Festive breads were one way for Twenty-Two Bakery to solidify their position in a saturated sourdough market. They were one of the earliest to sell panettone, a cylindrical sweet bread originating from Milan, which proved a hit during Christmas.
This year, they introduced their sourdough hot cross buns and miniature Colomba di Pasqua (a type of Italian Easter bread; its name means “Easter Dove”). These, too, were warmly welcomed by eager customers during Easter.
Moving forward, the duo are looking for a suitable space to open a brick-and-mortar bakery as well as collaborations with other brands. Partnering with the right people remain key as Ang observes, “With someone who can understand your concept and share the same direction... you will definitely learn from each other.”
Continuous learning is something their customers are appreciating too.

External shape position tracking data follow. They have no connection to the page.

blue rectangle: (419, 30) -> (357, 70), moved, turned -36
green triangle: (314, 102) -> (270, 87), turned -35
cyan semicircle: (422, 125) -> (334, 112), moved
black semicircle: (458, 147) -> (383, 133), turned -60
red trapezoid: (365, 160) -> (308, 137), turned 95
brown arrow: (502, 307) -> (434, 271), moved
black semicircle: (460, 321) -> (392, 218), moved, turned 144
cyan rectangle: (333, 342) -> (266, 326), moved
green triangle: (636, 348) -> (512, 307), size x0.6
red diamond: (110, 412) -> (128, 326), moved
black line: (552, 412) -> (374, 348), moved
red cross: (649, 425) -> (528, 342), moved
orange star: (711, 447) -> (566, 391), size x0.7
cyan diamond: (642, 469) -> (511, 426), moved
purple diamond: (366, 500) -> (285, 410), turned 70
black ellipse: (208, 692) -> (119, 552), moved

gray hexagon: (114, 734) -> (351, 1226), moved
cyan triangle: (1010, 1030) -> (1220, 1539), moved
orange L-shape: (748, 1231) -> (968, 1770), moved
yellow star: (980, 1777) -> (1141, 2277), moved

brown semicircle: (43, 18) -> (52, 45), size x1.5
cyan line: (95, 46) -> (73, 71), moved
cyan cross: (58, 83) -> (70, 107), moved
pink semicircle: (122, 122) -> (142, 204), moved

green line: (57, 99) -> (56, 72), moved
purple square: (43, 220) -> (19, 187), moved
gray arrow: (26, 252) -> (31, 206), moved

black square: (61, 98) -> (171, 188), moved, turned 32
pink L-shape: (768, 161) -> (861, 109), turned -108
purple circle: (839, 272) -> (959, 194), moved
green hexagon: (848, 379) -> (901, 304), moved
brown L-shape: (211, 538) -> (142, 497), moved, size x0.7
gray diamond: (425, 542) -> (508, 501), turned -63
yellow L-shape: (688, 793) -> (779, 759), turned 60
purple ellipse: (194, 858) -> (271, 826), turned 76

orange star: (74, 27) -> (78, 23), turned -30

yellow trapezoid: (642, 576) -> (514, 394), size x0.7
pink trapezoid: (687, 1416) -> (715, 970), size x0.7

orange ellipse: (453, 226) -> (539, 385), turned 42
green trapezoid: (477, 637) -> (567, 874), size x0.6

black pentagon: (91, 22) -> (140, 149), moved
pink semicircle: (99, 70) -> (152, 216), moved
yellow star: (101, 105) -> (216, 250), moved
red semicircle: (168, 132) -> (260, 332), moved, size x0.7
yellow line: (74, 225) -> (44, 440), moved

When I first had a bite of Twenty-Two Bakery’s Hainanese bread, so taken I was by its softness but also depth of flavours, including a subtle and pleasing sweetness, that I thought to myself: I can’t believe this is sourdough!
Ah, but it is.
If Ang and Yap had their way (and it looks like they’re moving consistently in the right direction), soon more of us will savour the many faces of sourdough beyond just “crusty, chewy and slightly sourish.”
We’ll all be going — I can’t believe this is sourdough! — and then take yet another happy bite.